Accepting that everyone has a worldview that changes the way they see reality & therefore the way they present reality makes it strange that I rarely stop to consider the worldview presented in my entertainment. Maybe it’s because in our culture entertainment is often prided as being “mindless” so of course thinking to heavily about it would be silly right?
I also happen to be a huge Disney fan, a Disney Nerd if you will, who loves that shining beacon of capitalism and wholesome family fun; from the parks to the movies and everything in between. But what if the worldview of my favorite mouse creator is at odds with my own? What if, by sharing my favorite films and stories without deeper discussion, I am slowly indoctrinating my children to see the world in a way I believe is false?
I was reading an article in the current issue of “The Classical Difference” called “The Jungle Book Unearths Cultural Treasure” that used Kipling’s Jungle Book & the 1967 and 2016 Disney movie versions to highlight the underlying worldview shifts that subtly change the message of each retelling when it hit me that good ole Walt Disney and I don’t see eye to eye!
****I am using Walt Disney as a figurehead for the Disney corporation, obviously he did not write each movie and he himself was purported to be a Christian but the Disney corporation is made of members of society and therefore reflect the worldview of the time and place around them in their work.****
As I started thinking through many of my favorite Disney films I found big ideas I just can’t get behind when taken out of a cartoon context…so why I am I cool with them as long as they are voiced by a colorful, non-existent character?

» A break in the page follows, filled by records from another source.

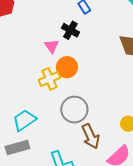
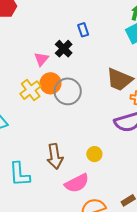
yellow cross: (50, 79) -> (31, 90), turned -30
gray circle: (74, 110) -> (68, 91), moved

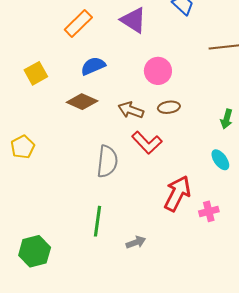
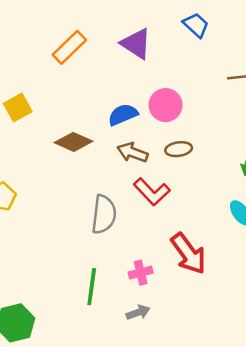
blue semicircle: (93, 66) -> (123, 115), moved
red arrow: (177, 194) -> (188, 254), turned 117
pink cross: (209, 211) -> (141, 273), moved

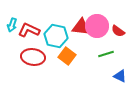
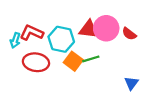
cyan arrow: (12, 25) -> (15, 40), moved
green line: (106, 54) -> (91, 59), moved
blue triangle: (120, 76) -> (131, 83), turned 40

Some of these ideas include:
Aladdin: The End Justifies the Means, I mean we are cool with Aladdin stealing to eat because he’s poor but then we are cool with him lying and creating a fake identity because… well i’m not sure why?
The Jungle Book: Life is about having fun and a friend you can trust, we can all get along if we just ignore the parts of each other’s lives we don’t like. Not “bad” stuff but from a Christian perspective pretty false.
The Little Mermaid: You can make deals with the devil, run away from home, turn your back on your family, marry strange men and it will all work out! It’s about love right? You know love between a teenage runaway and the 1st random sailor she sees usually is a great idea! True love conquers all, also true love can be found simply by looking at someone!
I could definitely keep going but you get the idea. See the fact that I am looking at the world as a place with very clearly defined good & evil means I am going to have different ideas about what is right and wrong than someone who thinks it’s open for interpretation. We can’t see eye to eye because we are starting from totally different places.
This doesn’t mean I can not enjoy a Disney movie or even find good messages in them! (There are many messages that can be reconciled with a Christian worldview) What it does mean is that I absolutely MUST examine the worldview and the messages and even more importantly I have to discuss them with my children. I have to model critically thinking about even “harmless” entertainment. I have a responsibility to show them that even if something is enjoyable it can be false and truth must weigh more than pleasure in our valuations.
I will continue to enjoy Disney, and other types of entertainment, with my children but hopefully with a bit more intentional discussion and calling out of wrong thinking when I see it. I look forward to building bridges between the stories they enjoy and the Word!